BEGIN

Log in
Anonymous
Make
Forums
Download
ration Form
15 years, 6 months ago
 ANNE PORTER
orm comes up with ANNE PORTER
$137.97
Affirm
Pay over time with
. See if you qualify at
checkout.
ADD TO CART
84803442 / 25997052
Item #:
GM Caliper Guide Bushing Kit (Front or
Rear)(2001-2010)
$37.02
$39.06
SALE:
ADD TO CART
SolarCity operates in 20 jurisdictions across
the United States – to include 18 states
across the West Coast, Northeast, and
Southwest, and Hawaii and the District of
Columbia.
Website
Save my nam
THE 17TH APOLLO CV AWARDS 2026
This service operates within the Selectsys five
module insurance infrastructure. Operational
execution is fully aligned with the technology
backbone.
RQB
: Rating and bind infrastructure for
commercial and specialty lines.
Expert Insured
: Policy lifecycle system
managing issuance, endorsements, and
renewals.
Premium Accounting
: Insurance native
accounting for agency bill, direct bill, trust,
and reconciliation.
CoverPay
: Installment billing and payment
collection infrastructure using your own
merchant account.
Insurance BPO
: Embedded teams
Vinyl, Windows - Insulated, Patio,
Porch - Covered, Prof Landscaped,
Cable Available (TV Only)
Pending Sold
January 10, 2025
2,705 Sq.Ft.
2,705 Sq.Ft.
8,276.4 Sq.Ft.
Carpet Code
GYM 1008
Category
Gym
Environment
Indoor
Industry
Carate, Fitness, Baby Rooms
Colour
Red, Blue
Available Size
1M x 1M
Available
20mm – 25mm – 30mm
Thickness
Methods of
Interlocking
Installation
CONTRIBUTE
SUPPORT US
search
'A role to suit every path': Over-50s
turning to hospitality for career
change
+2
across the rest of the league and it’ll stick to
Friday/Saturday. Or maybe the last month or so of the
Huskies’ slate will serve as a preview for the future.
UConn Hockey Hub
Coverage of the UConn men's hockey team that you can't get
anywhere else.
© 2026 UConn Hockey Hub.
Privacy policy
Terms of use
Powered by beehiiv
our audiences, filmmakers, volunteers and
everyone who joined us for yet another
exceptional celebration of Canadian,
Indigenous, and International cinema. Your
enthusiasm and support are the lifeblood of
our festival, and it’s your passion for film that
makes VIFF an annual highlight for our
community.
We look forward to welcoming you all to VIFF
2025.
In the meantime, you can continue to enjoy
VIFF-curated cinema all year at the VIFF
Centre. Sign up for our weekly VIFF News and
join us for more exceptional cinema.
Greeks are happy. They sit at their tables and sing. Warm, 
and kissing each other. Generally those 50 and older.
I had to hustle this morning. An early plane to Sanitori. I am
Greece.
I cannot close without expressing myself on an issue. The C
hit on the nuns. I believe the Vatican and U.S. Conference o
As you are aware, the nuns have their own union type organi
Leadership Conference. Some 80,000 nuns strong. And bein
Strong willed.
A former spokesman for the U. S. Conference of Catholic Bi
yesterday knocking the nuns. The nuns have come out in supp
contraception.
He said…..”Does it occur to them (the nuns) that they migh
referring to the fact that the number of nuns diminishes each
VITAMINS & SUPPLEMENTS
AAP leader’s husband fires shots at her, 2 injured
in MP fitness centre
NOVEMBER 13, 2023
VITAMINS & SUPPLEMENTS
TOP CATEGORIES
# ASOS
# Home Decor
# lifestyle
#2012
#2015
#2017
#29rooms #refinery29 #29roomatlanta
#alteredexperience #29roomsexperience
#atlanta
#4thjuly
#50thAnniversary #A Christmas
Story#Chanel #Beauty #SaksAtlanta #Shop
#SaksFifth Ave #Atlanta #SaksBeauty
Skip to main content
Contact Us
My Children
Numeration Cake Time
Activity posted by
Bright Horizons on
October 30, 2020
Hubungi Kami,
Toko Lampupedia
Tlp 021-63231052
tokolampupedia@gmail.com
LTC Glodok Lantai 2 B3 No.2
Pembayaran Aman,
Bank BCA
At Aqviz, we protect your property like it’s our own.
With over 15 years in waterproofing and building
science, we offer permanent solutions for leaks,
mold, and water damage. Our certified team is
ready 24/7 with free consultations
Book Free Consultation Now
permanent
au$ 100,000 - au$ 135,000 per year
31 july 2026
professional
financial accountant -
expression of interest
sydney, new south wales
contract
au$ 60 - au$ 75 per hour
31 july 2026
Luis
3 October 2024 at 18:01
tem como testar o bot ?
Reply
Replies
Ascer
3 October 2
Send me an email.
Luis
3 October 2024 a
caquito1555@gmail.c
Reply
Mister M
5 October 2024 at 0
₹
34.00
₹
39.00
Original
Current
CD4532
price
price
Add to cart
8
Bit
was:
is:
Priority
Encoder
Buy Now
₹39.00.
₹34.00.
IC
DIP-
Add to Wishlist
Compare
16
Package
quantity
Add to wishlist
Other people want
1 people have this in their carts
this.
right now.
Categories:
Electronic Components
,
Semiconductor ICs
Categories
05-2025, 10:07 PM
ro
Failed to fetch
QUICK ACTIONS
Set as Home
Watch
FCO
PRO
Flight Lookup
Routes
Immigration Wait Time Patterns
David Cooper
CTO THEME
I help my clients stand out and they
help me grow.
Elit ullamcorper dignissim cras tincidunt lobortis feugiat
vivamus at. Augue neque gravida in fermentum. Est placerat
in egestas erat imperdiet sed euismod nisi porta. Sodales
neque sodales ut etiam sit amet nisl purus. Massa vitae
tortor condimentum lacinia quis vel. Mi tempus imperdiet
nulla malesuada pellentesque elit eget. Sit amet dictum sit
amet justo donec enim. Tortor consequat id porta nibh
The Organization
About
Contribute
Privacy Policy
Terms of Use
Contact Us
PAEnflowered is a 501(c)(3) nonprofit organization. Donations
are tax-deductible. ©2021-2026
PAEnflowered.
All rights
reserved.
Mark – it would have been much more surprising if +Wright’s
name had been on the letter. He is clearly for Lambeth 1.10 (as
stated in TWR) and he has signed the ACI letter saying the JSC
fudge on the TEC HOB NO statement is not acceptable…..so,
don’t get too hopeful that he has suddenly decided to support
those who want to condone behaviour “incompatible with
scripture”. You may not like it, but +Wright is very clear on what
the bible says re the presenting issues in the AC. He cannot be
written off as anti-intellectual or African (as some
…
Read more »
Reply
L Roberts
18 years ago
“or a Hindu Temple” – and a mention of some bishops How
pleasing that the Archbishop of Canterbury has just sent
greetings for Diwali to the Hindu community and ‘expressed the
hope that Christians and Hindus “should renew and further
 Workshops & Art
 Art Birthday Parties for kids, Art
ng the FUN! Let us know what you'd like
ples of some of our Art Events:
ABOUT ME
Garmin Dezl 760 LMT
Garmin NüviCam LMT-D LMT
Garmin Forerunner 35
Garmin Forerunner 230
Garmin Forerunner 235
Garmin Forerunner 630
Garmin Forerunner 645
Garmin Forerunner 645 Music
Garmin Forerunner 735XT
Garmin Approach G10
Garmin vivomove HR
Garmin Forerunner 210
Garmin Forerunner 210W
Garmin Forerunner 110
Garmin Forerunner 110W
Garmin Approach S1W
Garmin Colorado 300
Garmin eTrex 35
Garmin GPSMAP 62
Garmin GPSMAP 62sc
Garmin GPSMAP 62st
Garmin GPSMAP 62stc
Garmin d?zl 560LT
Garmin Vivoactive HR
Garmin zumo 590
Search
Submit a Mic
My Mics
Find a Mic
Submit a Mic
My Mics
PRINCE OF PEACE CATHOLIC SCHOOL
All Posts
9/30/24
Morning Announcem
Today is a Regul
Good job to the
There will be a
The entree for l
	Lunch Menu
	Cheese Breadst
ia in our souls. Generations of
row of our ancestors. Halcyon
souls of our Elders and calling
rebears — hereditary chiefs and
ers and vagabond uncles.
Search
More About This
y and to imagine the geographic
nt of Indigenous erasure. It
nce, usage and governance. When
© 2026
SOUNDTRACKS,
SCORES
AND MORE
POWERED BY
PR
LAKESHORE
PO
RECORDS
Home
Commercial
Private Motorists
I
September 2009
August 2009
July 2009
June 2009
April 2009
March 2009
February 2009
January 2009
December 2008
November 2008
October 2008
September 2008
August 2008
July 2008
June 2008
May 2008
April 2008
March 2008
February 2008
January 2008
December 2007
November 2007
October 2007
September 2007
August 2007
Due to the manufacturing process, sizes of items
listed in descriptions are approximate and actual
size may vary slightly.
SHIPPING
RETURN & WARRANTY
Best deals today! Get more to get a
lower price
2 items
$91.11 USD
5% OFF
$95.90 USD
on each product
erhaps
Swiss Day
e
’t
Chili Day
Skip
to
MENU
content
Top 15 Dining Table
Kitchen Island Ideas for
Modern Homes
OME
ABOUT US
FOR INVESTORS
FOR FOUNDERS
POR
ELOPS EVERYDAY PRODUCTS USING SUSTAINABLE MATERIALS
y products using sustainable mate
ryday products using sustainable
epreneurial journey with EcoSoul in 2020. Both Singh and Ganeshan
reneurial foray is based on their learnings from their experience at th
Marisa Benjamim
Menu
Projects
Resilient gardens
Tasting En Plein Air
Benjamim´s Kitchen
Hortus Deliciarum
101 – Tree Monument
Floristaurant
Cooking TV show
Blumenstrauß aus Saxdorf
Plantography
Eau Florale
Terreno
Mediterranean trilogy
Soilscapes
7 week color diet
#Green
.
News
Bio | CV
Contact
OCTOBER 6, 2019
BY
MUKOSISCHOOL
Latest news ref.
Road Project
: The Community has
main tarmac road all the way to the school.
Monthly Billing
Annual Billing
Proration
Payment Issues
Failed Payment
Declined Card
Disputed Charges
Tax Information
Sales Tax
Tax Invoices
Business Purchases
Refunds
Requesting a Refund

END

» **About this exercise**: List all lines in the material containing the string "Benjamim".

» **Final answer**:
Marisa Benjamim
Benjamim´s Kitchen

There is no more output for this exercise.